Quant à l’antisionisme (que j’ai abondamment pratiqué dans ma jeunesse…), y compris l’antisionisme catholique français (très conspirationniste), il est une idéologie haineuse qui se drape dans la soi-disant défense des droits de l’homme. Si la France n’est plus antisémite, pourquoi ne le prouve-t-elle pas dans ses actes ? C’est facile de faire mémoire de la Shoah tout en refusant, à demi-mots, aux Juifs leur terre ancestrale.
A cet égard, je rappelle qu’Israël s’est retiré du Sinaï. Qu’Israël s’est retiré du Sud-Liban. Qu’Israël s’est retiré de la Bande de Gaza. Résultat : le Sinaï est un lieu de transit pour les armes qui finissent à Gaza. La Bande de Gaza est une république islamique : le Hamastan. Le Liban, ou plutôt le Hezbollistan, est une enclave iranienne dominée par la légion étrangère et mercenaire du Hezbollah. La Judée et la Samarie sont dominées par des bandes claniques, par des éléments armés du Hamas et par des éléments armés du Fatah. Et « l’Autorité » palestinienne de Mahmoud Abbas en Judée et en Samarie – concrètement sur le terrain – en termes « d’autorité », c’est du pipeau mafieux.

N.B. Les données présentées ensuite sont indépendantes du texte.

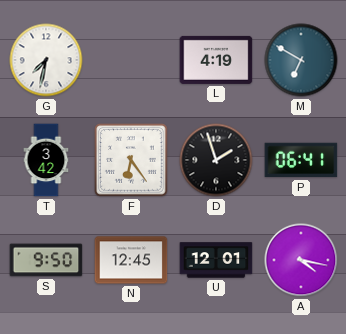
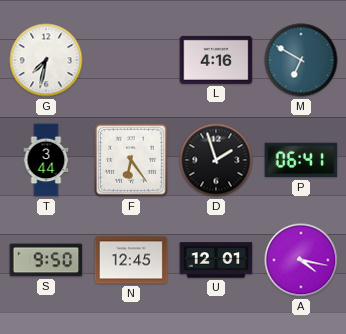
L: 4:19 -> 4:16
T: 3:42 -> 3:44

Pour conclure, je note que lorsque nous osons simplement défendre la société libre et laïque de culture judéo-chrétienne, la gauche, l’extrême gauche, l’extrême-droite laïque antisioniste et les islamistes nous accusent de prôner la supériorité de la civilisation chrétienne occidentale, alors que personnellement, j’ai toujours écrit « société libre et laïque de culture judéo-chrétienne » et jamais « civilisation chrétienne occidentale ». Ce mélange d’autisme et de terrorisme intellectuel, à notre encontre, reste pour moi assez hallucinant. Et puis, ce mélange d’autisme et de terrorisme intellectuel, révèle, une disparition lente, mais constante et persistante, de la connaissance. La connaissance rend libre la personne humaine. La disparition de la connaissance rendra la personne humaine esclave.